Although John Murdoch, who has evolved to use tuning (the thought control power of the aliens), has no hope of returning to his home planet, he can use the force of his will to change the dark city to anything he can imagine.
After killing off the aliens, he creates a world where all the humans at least have a chance at a happy future in a setting of their choosing, with a sun and a sea, both of which the aliens couldn’t tolerate and denied their unknowing captives.
2. The Thirteenth Floor (1999)
A bartender in a virtual reality world reads a letter intended for someone else, discovering his own world doesn’t exist, and makes his escape when his user dies.
This is just a small part of a bigger story involving murder and mystery, and the barman (a bleached blond Vincent D’Onofrio) it turns out, has killed his way out of his simulated existence only to enter a world which is also fake, one of thousands, but the first to develop a virtual reality program of its own, within its programming.
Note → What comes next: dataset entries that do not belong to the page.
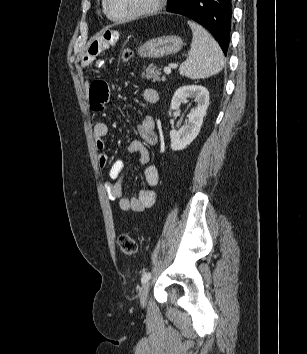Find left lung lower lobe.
<instances>
[{"mask_svg":"<svg viewBox=\"0 0 307 354\" xmlns=\"http://www.w3.org/2000/svg\"><path fill=\"white\" fill-rule=\"evenodd\" d=\"M167 11L181 14L204 26L227 54L231 32V0H172Z\"/></svg>","mask_w":307,"mask_h":354,"instance_id":"left-lung-lower-lobe-1","label":"left lung lower lobe"}]
</instances>
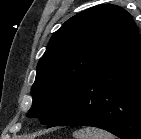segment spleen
Segmentation results:
<instances>
[{
	"mask_svg": "<svg viewBox=\"0 0 141 139\" xmlns=\"http://www.w3.org/2000/svg\"><path fill=\"white\" fill-rule=\"evenodd\" d=\"M74 139H116L112 134L94 127H86L73 133Z\"/></svg>",
	"mask_w": 141,
	"mask_h": 139,
	"instance_id": "3e777b00",
	"label": "spleen"
}]
</instances>
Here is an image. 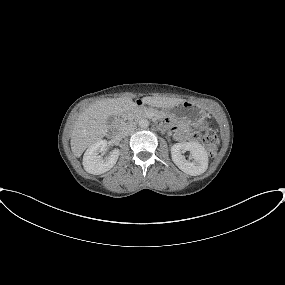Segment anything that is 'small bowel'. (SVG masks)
I'll return each mask as SVG.
<instances>
[{"mask_svg": "<svg viewBox=\"0 0 285 285\" xmlns=\"http://www.w3.org/2000/svg\"><path fill=\"white\" fill-rule=\"evenodd\" d=\"M176 138L179 139V140H183V139L187 138V136L183 135V134H177Z\"/></svg>", "mask_w": 285, "mask_h": 285, "instance_id": "1", "label": "small bowel"}]
</instances>
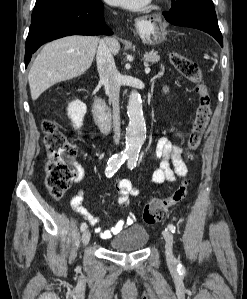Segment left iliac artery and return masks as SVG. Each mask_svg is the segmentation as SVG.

But although the fugitive doesn’t achieve freedom, the hero (a good version of a killer from the real world) does, by being saved by the killer’s wife and brought back to her ideal existence in the real world, when her husband, controlling the hero, is shot dead. Not a very straightforward journey, but on the trail to a happy ending, perhaps.
1. The Matrix (1999)
Neo is unquestionably the most successful of the escapees. Although his leaving the artificial world of the matrix wasn’t his choice, he did make the decision to stay unplugged.
He then developed the power to come and go freely between either world, and to have total control over the matrix, an alternate existence in which he could stop bullets, defeat limitless enemies, and fly.
He even managed to forge a peace treaty with the tyrannical machines, making the future bright for both the robotic race and mankind.
Hard to top that, especially for a guy who started out as a gooey battery.